-- STORED DATA --
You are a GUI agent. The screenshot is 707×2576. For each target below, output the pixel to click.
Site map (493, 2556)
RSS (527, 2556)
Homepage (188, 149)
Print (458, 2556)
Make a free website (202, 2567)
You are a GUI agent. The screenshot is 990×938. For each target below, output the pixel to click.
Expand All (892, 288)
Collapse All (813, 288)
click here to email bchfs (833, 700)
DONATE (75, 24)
* * *
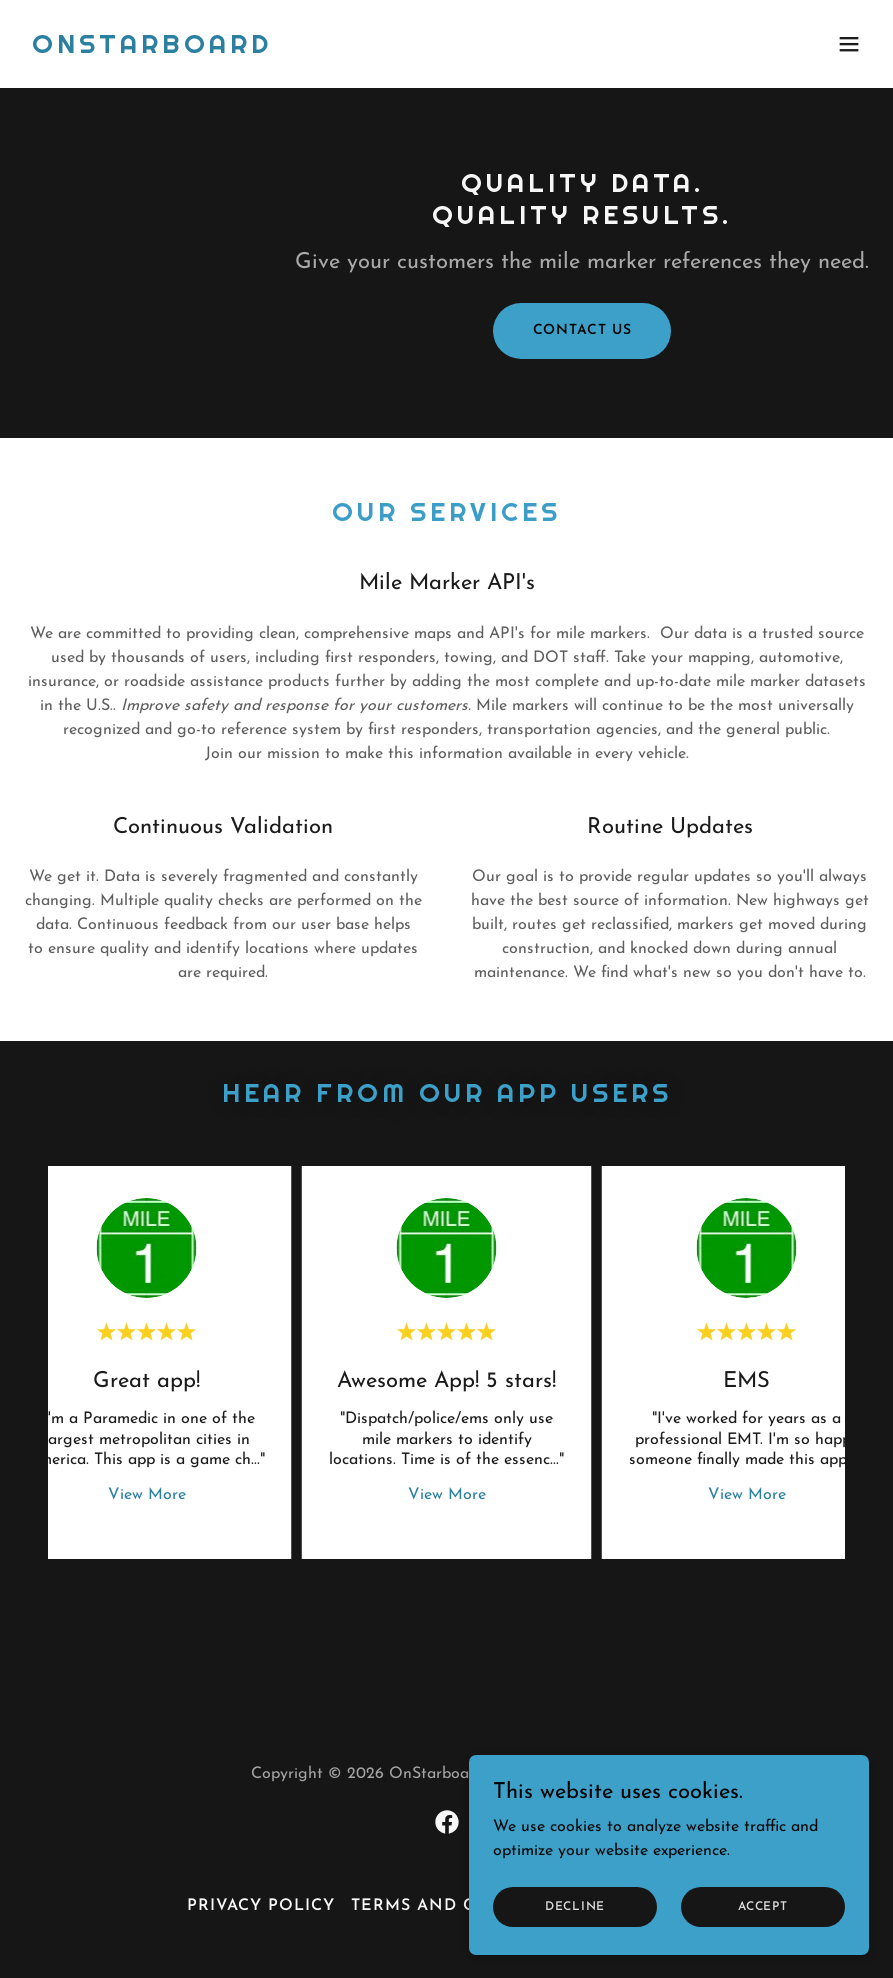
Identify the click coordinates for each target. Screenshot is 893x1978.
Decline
--
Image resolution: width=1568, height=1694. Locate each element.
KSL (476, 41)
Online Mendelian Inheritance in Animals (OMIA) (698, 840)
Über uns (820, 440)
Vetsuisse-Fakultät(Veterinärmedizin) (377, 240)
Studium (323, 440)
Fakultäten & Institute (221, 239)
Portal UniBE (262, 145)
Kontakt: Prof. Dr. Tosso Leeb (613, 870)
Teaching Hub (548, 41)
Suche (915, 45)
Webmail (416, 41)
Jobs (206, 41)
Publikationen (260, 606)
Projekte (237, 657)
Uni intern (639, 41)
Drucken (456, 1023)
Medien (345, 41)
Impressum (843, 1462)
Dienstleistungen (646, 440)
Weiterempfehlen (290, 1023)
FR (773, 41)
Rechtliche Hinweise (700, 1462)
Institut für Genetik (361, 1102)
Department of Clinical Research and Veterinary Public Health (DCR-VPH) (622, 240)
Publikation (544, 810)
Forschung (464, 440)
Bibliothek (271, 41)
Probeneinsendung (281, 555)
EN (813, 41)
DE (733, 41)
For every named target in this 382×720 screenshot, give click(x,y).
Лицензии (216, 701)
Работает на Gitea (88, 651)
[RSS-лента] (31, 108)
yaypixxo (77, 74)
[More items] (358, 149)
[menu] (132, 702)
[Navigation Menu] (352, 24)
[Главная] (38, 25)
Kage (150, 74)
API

-- EXERCISE PROMPT --
Could you restate word for word the lines above from the one containing "You are a GUI agent. The screenshot is 707×2576." through the one containing "DONATE (75, 24)", both included, and nothing else?

-- WRITTEN SOLUTION --
You are a GUI agent. The screenshot is 707×2576. For each target below, output the pixel to click.
Site map (493, 2556)
RSS (527, 2556)
Homepage (188, 149)
Print (458, 2556)
Make a free website (202, 2567)
You are a GUI agent. The screenshot is 990×938. For each target below, output the pixel to click.
Expand All (892, 288)
Collapse All (813, 288)
click here to email bchfs (833, 700)
DONATE (75, 24)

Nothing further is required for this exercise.